Bitcoin multisig has nothing to do with cryptographic secret sharing schemes. Traditional secret sharing relies on fancy mathematical tricks like representing some secret as a polynomial and handing out, say, 10 points on that polynomial, such that any 5 of them are enough to determine what the original polynomial is. Bitcoin does not need that because its job isn't hiding secrets - rather, it's verification. In the case of Bitcoin, you simply have everyone make their signatures and then have miners directly check if at least 5 of the 10 signatures are valid. So the Bitcoin protocol can theoretically be extended to support any kind of hierarchical, anarchical, pseudorandom or whatever other ruleset for transaction validation (that's right, we could implement gambling right in the blockchain!) provided that no human judgement is required to determine validity (so, "redeemable by the owner of 178gb... if <insert name here> is deceased" won't work without a trusted authority).

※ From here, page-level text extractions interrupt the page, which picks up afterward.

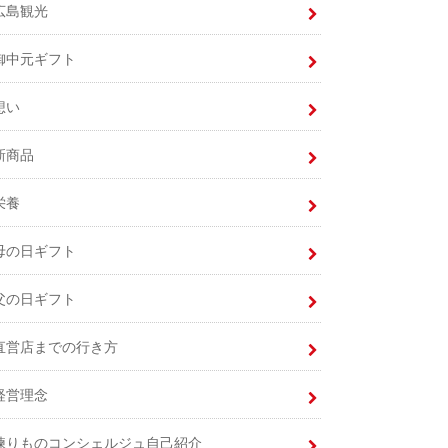
広島観光
御中元ギフト
想い
新商品
栄養
母の日ギフト
父の日ギフト
直営店までの行き方
経営理念
練りものコンシェルジュ自己紹介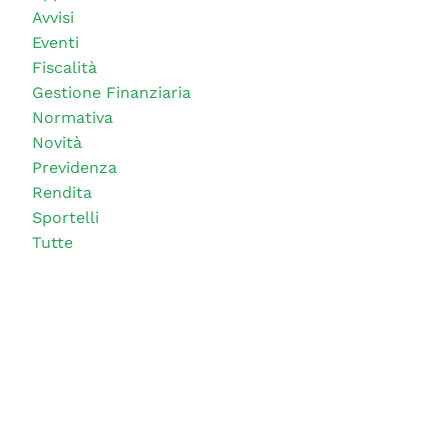
Avvisi
Eventi
Fiscalità
Gestione Finanziaria
Normativa
Novità
Previdenza
Rendita
Sportelli
Tutte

As for what is possible right now, I'm looking at
https://en.bitcoin.it/wiki/Script, and it looks like there's a lot of opcodes that nobody seems to be taking advantage of yet. Might something like
(sig) (pubkey) OP_CHECKSIG (sig) (pubkey) OP_CHECKSIG (sig) (pubkey) OP_CHECKSIG OP_ADD OP_ADD 2 OP_GREATERTHANOREQUAL
(sig) (pubkey) OP_CHECKSIG (sig) (pubkey) OP_CHECKSIG (sig) (pubkey) OP_CHECKSIG OP_ADD OP_ADD 2 OP_GREATERTHANOREQUAL
(sig) (pubkey) OP_CHECKSIG (sig) (pubkey) OP_CHECKSIG (sig) (pubkey) OP_CHECKSIG OP_ADD OP_ADD 2 OP_GREATERTHANOREQUAL
OP_ADD OP_ADD 2 OP_GREATERTHANOREQUAL
for a "2-of-3 per group, 2 groups out of 3" transaction work?